━━ EXTRACTED DATA ━━

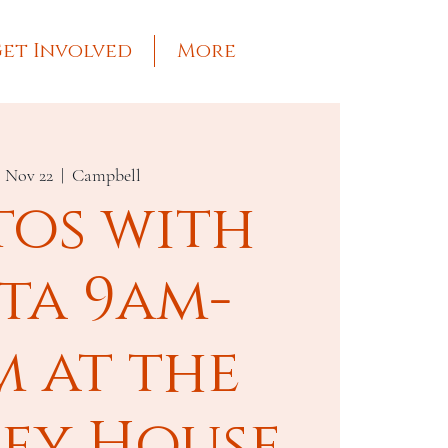
et Involved
More
, Nov 22
  |  
Campbell
tos with
ta 9am-
m at the
ley House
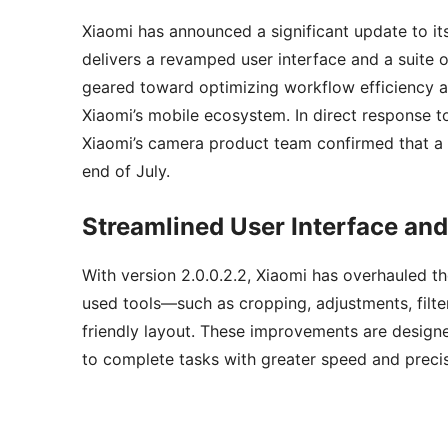
Xiaomi has announced a significant update to it
delivers a revamped user interface and a suite of
geared toward optimizing workflow efficiency an
Xiaomi’s mobile ecosystem. In direct response to
Xiaomi’s camera product team confirmed that a s
end of July.
Streamlined User Interface an
With version 2.0.0.2.2, Xiaomi has overhauled th
used tools—such as cropping, adjustments, filte
friendly layout. These improvements are designe
to complete tasks with greater speed and precis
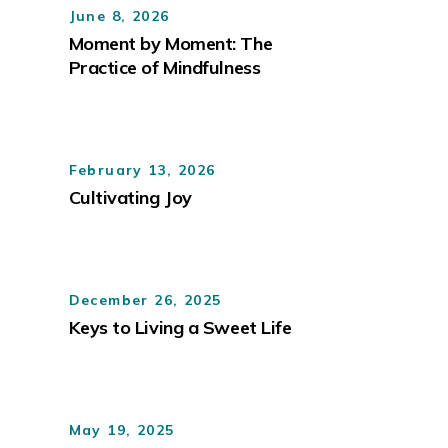
June 8, 2026
Moment by Moment: The
Practice of Mindfulness
February 13, 2026
Cultivating Joy
December 26, 2025
Keys to Living a Sweet Life
May 19, 2025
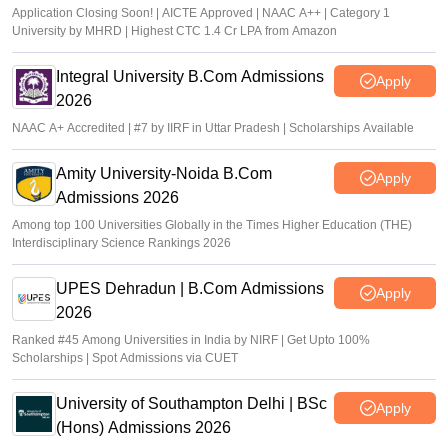
Application Closing Soon! | AICTE Approved | NAAC A++ | Category 1
University by MHRD | Highest CTC 1.4 Cr LPA from Amazon
Integral University B.Com Admissions
Apply
2026
NAAC A+ Accredited | #7 by IIRF in Uttar Pradesh | Scholarships Available
Amity University-Noida B.Com
Apply
Admissions 2026
Among top 100 Universities Globally in the Times Higher Education (THE)
Interdisciplinary Science Rankings 2026
UPES Dehradun | B.Com Admissions
Apply
2026
Ranked #45 Among Universities in India by NIRF | Get Upto 100%
Scholarships | Spot Admissions via CUET
University of Southampton Delhi | BSc
Apply
(Hons) Admissions 2026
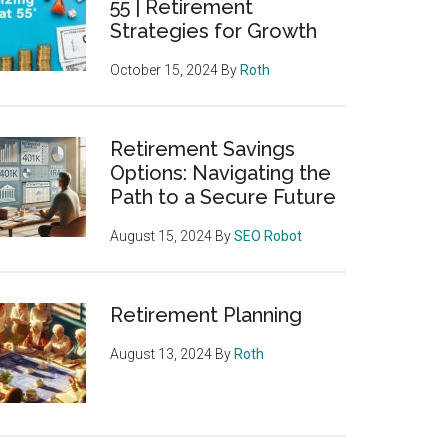
55 | Retirement
Strategies for Growth
October 15, 2024
By
Roth
Retirement Savings
Options: Navigating the
Path to a Secure Future
August 15, 2024
By
SEO Robot
Retirement Planning
August 13, 2024
By
Roth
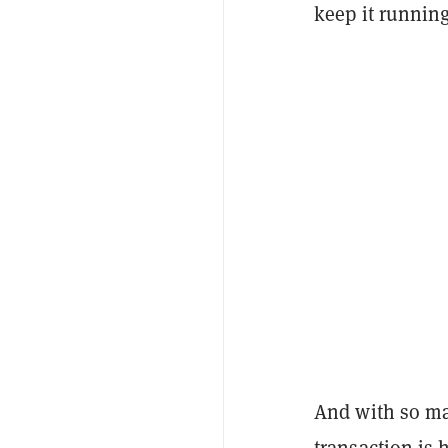
keep it running
And with so ma
transaction is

━━━

DIRECTIONS FOR THIS TASK | Return nothing except the lines from the line with "Scholarships | Spot Admissions via CUET" through the last line of the records above, copied exactly and without pictures.

EXERCISE RESULT |
Scholarships | Spot Admissions via CUET
University of Southampton Delhi | BSc
Apply
(Hons) Admissions 2026
55 | Retirement
Strategies for Growth
October 15, 2024
By
Roth
Retirement Savings
Options: Navigating the
Path to a Secure Future
August 15, 2024
By
SEO Robot
Retirement Planning
August 13, 2024
By
Roth
keep it running
And with so ma
transaction is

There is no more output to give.